With this, we obtain a whole-genome estimate of Theta Pi, Theta Watteron, and Tajima's D. Note that because our input only contained a region of chromosome 5, this is not a true whole genome value of course, but just limited to that region. Instead of using --window-type genome to just compute a single value for the whole genome (or rather, whole available input data), we could alternatively have supplied

--window-type regions
--window-region 5:2676415-3676415

to get the same result. That's the region our input has data for, and so computing a value for that region as a whole yields the same result here, when using --window-average-policy valid-loci. Note that different policies for how window averages are computed to obtain per-base diversity estimates can change this, as the full genome of course has a different window size than the limited region.

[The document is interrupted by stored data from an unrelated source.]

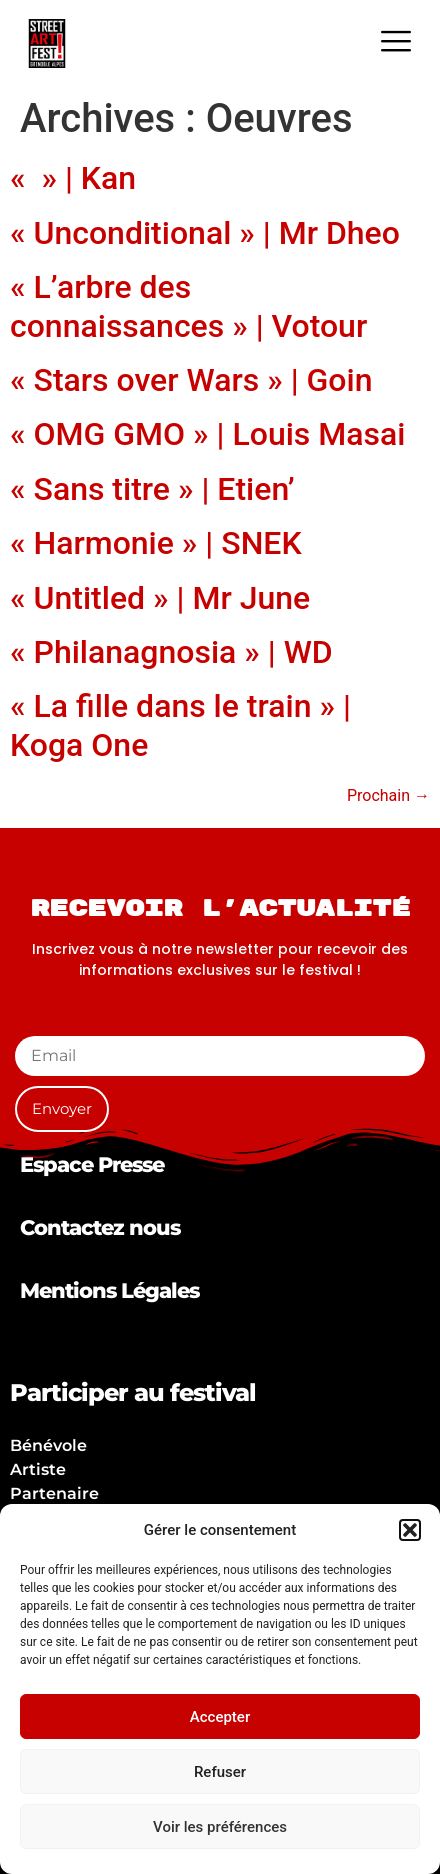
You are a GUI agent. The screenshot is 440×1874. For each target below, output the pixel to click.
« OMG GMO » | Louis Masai (207, 434)
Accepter (220, 1717)
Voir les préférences (220, 1827)
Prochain (388, 795)
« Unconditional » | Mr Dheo (205, 233)
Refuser (220, 1772)
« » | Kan (73, 178)
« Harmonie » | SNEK (156, 543)
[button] (410, 1530)
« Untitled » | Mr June (160, 598)
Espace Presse (92, 1164)
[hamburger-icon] (395, 43)
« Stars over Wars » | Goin (191, 380)
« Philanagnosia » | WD (171, 652)
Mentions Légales (109, 1290)
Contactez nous (100, 1227)
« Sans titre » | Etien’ (152, 489)
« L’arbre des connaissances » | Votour (188, 306)
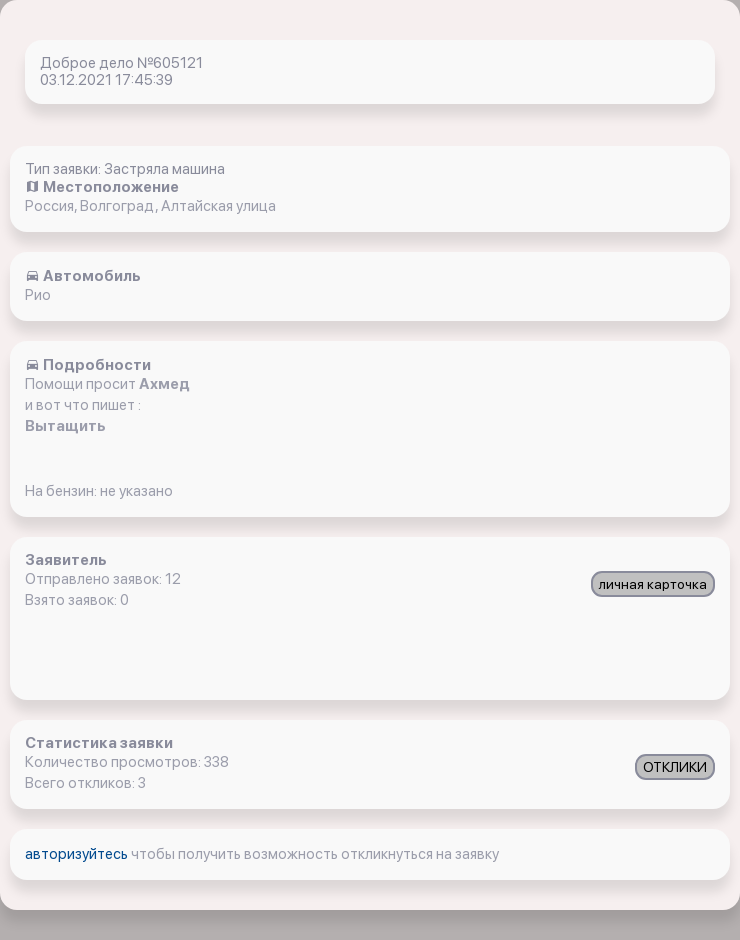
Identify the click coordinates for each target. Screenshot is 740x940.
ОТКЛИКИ (675, 767)
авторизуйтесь (78, 854)
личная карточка (653, 584)
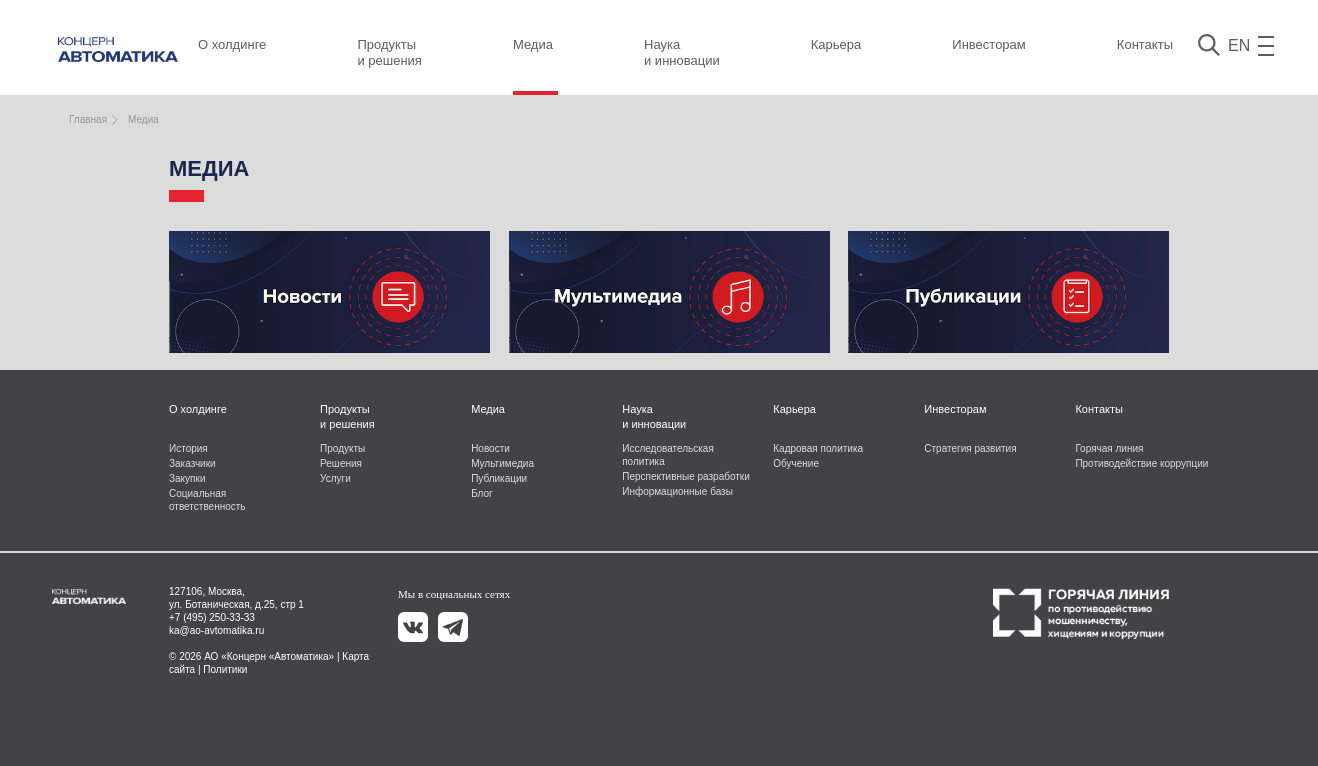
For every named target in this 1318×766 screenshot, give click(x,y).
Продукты (342, 448)
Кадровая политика (818, 448)
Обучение (796, 463)
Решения (341, 463)
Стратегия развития (970, 448)
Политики (225, 669)
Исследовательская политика (668, 455)
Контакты (1145, 44)
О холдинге (232, 44)
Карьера (836, 44)
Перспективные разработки (686, 476)
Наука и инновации (682, 52)
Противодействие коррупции (1141, 463)
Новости (490, 448)
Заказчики (192, 463)
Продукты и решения (389, 52)
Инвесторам (988, 44)
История (188, 448)
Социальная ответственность (207, 500)
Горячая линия (1109, 448)
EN (1239, 45)
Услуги (335, 478)
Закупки (187, 478)
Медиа (533, 44)
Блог (482, 493)
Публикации (499, 478)
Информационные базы (677, 491)
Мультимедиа (502, 463)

See Window averaging policy for details.

Calculate FST

Next, we want to compute FST. Similar to above, we can run:

../bin/grenedalf fst \
    --sam-path ./*.sam.gz \
    --window-type genome \
    --pool-sizes pool-sizes.csv \
    --method unbiased-nei \
    --window-average-policy valid-loci \
    --no-extra-columns

This gives us all-to-all pairwise whole-genome (or rather for all input data) estimates of FST, i.e., between all pairs of samples. For the special case of all-to-all whole-genome, we produce a simple matrix output in addition to the normal output, which is easier to work with:

fst MLFH320120180131 MLFH570120180919 MLFH570320181003
MLFH320120180131 0 0.106876 0.184315
MLFH570120180919 0.106876 0 0.0729988
MLFH570320181003 0.184315 0.0729988 0

We can see that the differentiation between the two samples from the same location is lower than the other two pairs, as expected.

We can also compute FST in intervals along the genome, by using

--window-type interval
--window-interval-width 100000

instead of the above whole-genome window. With this, we here get 10 windows, which again show that the differentiation is generally lowest for the two samples from the same location.